▶ [YOUR TASK]:
Copy out all the lines of the data that hold the word "марта".

Data extracted from a collection
=== Begin Enclosure ===

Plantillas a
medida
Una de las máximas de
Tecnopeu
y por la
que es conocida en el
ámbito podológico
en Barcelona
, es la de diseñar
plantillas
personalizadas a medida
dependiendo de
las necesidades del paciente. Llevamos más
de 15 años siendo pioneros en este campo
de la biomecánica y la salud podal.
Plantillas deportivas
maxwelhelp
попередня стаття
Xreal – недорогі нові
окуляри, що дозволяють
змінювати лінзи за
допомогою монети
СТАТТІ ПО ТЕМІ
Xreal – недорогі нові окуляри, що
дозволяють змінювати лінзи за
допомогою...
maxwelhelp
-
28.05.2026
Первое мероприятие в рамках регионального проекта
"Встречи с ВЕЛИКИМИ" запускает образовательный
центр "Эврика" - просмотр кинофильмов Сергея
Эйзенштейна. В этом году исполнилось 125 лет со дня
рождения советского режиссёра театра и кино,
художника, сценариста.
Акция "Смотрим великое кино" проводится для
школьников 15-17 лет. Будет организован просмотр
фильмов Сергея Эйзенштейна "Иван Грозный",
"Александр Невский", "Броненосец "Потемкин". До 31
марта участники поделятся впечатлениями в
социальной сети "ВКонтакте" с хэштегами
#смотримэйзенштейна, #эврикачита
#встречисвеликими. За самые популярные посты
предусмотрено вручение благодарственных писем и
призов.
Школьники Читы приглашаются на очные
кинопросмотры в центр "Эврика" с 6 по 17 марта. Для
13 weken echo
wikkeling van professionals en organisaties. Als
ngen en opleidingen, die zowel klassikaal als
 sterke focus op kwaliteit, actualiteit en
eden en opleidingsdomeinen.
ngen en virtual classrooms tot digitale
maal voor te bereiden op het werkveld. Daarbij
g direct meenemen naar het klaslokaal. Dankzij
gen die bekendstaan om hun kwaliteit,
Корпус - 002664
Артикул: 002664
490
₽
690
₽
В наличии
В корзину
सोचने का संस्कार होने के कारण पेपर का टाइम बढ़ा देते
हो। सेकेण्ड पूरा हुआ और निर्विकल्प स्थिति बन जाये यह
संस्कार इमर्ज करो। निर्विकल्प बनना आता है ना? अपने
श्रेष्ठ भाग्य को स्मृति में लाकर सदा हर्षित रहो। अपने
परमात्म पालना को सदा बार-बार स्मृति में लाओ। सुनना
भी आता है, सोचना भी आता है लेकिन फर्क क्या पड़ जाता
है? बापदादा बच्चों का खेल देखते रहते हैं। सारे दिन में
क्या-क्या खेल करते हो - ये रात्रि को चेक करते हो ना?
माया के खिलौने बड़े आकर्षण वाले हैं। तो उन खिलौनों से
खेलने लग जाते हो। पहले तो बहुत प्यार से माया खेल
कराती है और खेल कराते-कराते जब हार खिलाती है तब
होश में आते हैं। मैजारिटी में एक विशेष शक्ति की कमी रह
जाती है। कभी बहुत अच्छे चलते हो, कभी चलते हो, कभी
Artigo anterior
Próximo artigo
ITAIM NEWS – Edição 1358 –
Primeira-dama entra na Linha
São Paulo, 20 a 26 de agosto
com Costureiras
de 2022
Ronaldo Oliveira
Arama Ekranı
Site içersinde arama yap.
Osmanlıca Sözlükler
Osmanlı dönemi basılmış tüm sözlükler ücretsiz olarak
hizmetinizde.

=== End Enclosure ===

▶ [SOLVED PROBLEM]:
марта участники поделятся впечатлениями в
кинопросмотры в центр "Эврика" с 6 по 17 марта. Для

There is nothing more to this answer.